HOW TO COMPLETE THIS TASK:
Only one portion of the data is to be written out: from the line bearing "Mulan Tsum Tsums now" through the line bearing "communication submitted to the". Write it exactly as it appears.

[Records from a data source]
=-=-=
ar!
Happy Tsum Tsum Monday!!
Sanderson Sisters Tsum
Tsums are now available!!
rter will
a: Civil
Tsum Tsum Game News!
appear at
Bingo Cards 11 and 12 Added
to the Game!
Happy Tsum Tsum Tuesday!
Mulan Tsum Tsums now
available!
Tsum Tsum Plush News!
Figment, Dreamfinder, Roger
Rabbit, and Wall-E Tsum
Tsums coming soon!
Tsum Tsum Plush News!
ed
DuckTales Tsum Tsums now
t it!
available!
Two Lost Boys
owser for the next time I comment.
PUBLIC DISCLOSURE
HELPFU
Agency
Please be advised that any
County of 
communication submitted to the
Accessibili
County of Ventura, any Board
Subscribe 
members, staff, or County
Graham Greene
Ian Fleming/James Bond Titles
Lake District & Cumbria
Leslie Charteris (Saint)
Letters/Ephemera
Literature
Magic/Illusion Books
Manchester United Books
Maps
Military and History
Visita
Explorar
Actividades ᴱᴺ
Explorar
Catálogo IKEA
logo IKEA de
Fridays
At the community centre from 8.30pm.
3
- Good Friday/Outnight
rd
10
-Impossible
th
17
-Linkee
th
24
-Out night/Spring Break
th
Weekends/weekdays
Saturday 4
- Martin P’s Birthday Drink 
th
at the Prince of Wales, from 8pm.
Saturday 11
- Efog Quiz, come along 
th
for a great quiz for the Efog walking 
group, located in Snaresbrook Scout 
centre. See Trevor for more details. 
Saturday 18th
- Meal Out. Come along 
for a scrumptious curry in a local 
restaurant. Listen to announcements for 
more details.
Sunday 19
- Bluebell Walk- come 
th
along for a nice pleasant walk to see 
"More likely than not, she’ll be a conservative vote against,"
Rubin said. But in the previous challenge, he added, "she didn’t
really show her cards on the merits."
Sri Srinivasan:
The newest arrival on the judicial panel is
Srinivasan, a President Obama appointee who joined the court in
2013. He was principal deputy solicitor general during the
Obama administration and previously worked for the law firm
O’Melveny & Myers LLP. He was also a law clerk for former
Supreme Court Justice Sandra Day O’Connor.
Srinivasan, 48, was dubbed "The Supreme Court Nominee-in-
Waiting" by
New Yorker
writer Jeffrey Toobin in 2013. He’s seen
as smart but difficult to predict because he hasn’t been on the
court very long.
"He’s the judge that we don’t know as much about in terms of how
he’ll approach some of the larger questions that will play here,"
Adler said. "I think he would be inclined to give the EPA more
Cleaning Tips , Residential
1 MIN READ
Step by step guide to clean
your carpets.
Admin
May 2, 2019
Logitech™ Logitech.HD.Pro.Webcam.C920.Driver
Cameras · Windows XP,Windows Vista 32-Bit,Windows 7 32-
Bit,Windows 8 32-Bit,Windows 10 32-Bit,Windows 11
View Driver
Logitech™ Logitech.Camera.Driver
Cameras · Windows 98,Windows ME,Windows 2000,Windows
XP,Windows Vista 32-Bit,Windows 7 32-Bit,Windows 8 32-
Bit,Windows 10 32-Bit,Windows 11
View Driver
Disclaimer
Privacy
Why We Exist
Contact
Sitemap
=-=-=
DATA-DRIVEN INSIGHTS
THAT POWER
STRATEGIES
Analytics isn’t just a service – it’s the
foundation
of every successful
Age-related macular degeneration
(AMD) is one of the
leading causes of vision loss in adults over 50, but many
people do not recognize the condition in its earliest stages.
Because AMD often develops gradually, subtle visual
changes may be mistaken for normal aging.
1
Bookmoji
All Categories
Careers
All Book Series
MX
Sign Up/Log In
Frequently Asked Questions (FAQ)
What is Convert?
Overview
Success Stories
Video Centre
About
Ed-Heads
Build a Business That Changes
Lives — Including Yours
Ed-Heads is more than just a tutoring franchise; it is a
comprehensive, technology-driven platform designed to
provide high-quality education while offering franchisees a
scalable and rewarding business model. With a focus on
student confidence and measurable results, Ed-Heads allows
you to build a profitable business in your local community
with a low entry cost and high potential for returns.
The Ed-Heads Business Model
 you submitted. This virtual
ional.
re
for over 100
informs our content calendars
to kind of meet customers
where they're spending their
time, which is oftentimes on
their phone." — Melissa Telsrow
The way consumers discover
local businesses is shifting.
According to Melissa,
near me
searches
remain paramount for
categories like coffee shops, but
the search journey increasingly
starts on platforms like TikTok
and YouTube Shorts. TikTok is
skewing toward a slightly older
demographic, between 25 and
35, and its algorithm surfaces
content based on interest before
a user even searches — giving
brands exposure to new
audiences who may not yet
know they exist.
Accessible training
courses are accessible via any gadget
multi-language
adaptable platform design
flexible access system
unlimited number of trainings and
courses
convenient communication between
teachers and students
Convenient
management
=-=-=
REPLY:
Mulan Tsum Tsums now
available!
Tsum Tsum Plush News!
Figment, Dreamfinder, Roger
Rabbit, and Wall-E Tsum
Tsums coming soon!
Tsum Tsum Plush News!
ed
DuckTales Tsum Tsums now
t it!
available!
Two Lost Boys
owser for the next time I comment.
PUBLIC DISCLOSURE
HELPFU
Agency
Please be advised that any
County of 
communication submitted to the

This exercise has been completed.